# [PROVIDED DATA]
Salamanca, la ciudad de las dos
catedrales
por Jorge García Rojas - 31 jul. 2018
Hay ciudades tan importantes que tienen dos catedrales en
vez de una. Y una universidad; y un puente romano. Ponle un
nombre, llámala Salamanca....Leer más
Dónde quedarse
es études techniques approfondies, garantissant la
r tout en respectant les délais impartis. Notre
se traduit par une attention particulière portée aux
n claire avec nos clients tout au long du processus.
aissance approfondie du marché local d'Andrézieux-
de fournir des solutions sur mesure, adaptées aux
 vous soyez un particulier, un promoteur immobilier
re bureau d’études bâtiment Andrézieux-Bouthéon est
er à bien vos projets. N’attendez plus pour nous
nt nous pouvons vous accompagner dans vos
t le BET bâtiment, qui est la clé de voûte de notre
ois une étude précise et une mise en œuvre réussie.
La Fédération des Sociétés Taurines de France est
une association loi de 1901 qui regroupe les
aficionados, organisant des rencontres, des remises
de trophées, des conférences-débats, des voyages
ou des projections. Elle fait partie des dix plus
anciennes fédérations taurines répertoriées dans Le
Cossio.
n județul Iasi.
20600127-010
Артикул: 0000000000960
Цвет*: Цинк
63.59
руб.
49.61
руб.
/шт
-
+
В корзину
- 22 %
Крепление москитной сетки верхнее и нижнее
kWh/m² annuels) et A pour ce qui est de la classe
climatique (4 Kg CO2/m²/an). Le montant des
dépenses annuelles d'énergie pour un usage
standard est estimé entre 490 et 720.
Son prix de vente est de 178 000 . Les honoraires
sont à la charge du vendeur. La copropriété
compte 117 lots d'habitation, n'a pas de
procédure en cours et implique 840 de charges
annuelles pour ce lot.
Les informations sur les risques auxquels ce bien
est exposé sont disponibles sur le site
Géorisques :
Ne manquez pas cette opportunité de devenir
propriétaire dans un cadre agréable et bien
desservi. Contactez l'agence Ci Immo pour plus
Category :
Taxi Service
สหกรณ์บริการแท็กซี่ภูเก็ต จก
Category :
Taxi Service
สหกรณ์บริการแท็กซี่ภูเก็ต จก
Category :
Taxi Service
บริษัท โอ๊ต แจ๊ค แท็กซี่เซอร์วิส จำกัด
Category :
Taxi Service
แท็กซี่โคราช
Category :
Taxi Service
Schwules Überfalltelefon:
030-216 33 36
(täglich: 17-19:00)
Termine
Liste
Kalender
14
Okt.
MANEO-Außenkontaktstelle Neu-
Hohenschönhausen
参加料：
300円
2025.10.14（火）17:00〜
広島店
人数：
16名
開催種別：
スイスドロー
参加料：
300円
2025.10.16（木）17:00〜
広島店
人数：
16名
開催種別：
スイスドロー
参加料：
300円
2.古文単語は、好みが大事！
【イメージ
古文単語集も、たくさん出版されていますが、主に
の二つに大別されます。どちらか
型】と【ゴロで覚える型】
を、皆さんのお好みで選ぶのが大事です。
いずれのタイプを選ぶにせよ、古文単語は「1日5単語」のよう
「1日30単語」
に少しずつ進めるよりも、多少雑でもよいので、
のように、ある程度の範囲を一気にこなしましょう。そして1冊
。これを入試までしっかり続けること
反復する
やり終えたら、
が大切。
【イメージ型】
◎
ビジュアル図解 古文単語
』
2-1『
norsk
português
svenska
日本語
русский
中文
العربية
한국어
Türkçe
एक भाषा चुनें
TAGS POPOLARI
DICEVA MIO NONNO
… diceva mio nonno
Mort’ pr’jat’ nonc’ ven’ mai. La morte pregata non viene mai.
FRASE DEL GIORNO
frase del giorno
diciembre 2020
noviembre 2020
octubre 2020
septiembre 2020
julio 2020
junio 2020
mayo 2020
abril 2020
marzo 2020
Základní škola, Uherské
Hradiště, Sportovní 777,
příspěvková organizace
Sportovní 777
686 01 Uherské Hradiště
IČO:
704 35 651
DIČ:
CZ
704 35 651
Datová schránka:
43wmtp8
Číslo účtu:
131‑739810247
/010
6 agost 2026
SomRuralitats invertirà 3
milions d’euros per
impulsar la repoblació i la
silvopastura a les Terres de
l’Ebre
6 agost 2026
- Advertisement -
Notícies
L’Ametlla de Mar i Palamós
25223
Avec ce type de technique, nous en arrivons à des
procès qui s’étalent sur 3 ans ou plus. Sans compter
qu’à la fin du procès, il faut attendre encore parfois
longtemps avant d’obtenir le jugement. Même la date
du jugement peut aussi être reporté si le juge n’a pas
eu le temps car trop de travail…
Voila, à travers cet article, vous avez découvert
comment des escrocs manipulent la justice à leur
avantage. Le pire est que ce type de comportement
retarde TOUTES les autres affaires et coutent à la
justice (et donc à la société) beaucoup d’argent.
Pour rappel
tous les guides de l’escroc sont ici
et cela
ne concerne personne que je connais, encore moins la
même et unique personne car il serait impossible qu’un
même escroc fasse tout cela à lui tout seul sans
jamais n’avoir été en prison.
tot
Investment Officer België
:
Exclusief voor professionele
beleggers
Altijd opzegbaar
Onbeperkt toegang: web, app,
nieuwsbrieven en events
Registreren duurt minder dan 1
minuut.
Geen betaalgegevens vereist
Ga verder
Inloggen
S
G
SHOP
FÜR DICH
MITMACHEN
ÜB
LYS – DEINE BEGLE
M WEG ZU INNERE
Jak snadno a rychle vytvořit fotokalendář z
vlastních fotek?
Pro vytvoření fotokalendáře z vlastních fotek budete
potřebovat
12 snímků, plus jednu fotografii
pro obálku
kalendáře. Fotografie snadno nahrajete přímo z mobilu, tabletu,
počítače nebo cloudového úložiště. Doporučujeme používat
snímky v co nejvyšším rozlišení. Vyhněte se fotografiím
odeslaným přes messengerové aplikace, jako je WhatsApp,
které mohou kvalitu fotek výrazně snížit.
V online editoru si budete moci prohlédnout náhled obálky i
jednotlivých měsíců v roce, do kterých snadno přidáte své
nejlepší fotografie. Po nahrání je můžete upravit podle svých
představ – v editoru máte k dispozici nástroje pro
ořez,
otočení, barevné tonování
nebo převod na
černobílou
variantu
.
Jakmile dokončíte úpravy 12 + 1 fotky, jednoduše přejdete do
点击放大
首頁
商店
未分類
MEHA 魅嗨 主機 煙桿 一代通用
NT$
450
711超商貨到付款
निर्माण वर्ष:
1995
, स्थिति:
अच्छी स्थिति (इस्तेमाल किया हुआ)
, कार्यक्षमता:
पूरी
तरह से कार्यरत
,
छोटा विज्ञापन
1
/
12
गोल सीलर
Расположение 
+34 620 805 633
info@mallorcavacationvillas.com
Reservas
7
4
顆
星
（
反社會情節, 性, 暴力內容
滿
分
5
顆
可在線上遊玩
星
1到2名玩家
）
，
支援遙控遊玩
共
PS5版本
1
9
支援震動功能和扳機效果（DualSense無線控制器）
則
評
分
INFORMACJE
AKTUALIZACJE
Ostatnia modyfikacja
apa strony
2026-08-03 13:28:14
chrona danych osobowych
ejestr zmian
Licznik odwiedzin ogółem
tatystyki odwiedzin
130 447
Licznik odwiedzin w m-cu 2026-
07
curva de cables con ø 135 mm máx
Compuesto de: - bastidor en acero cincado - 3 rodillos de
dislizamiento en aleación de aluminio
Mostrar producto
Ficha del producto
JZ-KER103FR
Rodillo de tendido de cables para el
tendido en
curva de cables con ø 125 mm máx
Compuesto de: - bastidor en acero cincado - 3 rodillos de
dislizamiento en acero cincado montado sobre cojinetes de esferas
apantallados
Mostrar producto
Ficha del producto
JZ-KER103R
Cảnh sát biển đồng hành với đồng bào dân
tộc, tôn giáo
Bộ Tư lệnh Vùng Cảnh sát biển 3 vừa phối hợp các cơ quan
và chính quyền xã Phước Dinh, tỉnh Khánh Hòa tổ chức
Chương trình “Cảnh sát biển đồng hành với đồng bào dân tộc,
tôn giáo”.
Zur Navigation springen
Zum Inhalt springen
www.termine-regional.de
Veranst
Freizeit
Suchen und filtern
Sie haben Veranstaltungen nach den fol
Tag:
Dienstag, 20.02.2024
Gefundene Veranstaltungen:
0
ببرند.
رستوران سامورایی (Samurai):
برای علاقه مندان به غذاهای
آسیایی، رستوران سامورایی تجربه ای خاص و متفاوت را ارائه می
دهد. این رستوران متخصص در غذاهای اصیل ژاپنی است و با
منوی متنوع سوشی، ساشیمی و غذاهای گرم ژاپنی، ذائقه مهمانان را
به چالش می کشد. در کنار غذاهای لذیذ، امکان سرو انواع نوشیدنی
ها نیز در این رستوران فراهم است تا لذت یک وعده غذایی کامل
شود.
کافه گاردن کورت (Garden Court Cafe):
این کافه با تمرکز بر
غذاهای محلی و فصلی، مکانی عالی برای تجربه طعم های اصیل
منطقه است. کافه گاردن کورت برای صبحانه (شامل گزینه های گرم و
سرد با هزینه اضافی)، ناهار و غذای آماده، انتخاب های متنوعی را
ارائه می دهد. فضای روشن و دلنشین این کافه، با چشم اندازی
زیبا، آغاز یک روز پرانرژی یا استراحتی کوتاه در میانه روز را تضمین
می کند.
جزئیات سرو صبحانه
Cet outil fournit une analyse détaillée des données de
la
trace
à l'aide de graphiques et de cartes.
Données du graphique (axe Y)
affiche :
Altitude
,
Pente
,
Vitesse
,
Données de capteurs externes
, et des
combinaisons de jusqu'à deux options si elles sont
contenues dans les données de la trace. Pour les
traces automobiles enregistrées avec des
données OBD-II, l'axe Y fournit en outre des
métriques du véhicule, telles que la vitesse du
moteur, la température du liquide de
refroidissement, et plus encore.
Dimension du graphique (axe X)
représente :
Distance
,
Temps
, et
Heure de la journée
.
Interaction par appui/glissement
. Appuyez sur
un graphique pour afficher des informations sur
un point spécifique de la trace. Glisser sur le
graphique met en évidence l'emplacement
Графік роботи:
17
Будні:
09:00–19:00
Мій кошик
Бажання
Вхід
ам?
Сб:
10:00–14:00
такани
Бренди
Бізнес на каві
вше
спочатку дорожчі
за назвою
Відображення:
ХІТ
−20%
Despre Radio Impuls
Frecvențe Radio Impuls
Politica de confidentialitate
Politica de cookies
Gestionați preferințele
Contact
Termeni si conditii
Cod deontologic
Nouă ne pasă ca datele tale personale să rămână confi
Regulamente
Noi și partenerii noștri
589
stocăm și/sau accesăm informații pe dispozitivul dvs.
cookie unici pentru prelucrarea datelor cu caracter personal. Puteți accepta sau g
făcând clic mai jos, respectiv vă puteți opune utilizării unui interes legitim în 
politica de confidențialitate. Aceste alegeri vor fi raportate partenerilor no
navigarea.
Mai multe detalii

# [EXERCISE DETAILS]
Looking over the records, find each line with the word "type" and copy it.

# [WRITTEN RESPONSE]
Avec ce type de technique, nous en arrivons à des
avantage. Le pire est que ce type de comportement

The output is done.